PREFACE
This Second Reader, like the two preceding books of the Aldine Series, combines material and method in such a way that the former does not suffer, while the latter gains by the combination. That is, the subject-matter of the book, both the text and the illustrations, is just as suitable and just as interesting as it could be made were there no such thing as method; indeed, the sole sign of method, as one reads the book, is the parenthesis about certain words preceding the stories. At the same time, this subject-matter, both the text and the illustrations, embodies in systematic arrangement the most effective principles of mastering the mechanics of reading.
Children who have read thoroughly the preceding books of this Series have acquired independence, the habit of self-reliance, and the power of self-help to such a degree that they will be able to master this book with little or no direct aid from the teacher.

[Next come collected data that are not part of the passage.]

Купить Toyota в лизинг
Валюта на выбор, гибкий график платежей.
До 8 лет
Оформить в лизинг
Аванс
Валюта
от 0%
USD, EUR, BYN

And when they have thus mastered this book, they will be good readers. That is, so far as the mechanics of reading is concerned, they will be able to read unaided anything which they canunderstand; so far as the subject-matter is concerned, they will be able to understand from the printed page anything which they can understand through the spoken word. More than this, if the teacher has contributed her part, most such children will have realized the utility and tasted the real delights of reading to such an extent that they will continue to read of their own accord; most of them will also be good oral readers, reading with appropriate expression and genuine enthusiasm.
These statements are not mere predictions of the hoped-for results of untried theories; they are simple, unexaggerated expressions of facts which have been observed in the work of thousands of children of a score of nationalities.

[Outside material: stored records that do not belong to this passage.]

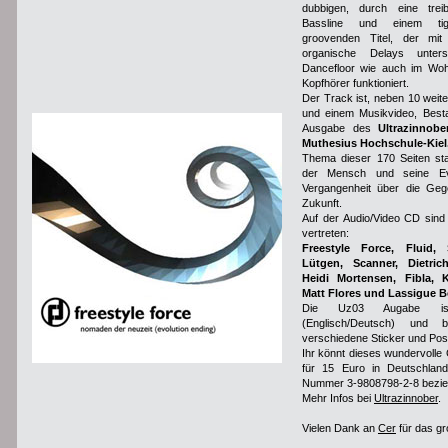
dubbigen, durch eine tre
Bassline und einem tig
groovenden Titel, der mi
organische Delays unter
Dancefloor wie auch im Wo
Kopfhörer funktioniert.
Der Track ist, neben 10 weit
und einem Musikvideo, Besta
Ausgabe des
Ultrazinnob
Muthesius Hochschule-Kiel
Thema dieser 170 Seiten st
der Mensch und seine Ev
Vergangenheit über die Geg
Zukunft.
Auf der Audio/Video CD sind 
vertreten:
Freestyle Force, Fluid, 
Lütgen, Scanner, Dietric
Heidi Mortensen, Fibla, 
Matt Flores und Lassigue 
Die Uz03 Augabe ist
(Englisch/Deutsch) und b
verschiedene Sticker und Post
Ihr könnt dieses wundervoll
für 15 Euro in Deutschlan
Nummer 3-9808798-2-8 bezie
Mehr Infos bei
Ultrazinnober
.
Vielen Dank an
Cer
für das gr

To secure such results a complete mastery and intelligent observation is necessary of the principles and plans described in the authors’Manual for Teachers, entitled “Learning to Read.”
The authors gratefully acknowledge their indebtedness to Miss Marie Van Vorst for the use of “Three of us Know” and “The Sandman”; to Mrs. Emily Huntington Miller for “The Bluebird”; to Messrs. Houghton, Mifflin & Co. for the use of the poem “Discontented,” by Sarah Orne Jewett, and “Calling the Violet,” by Lucy Larcom; to Messrs. Charles Scribner’s Sons for “The Wind,” by Robert Louis Stevenson.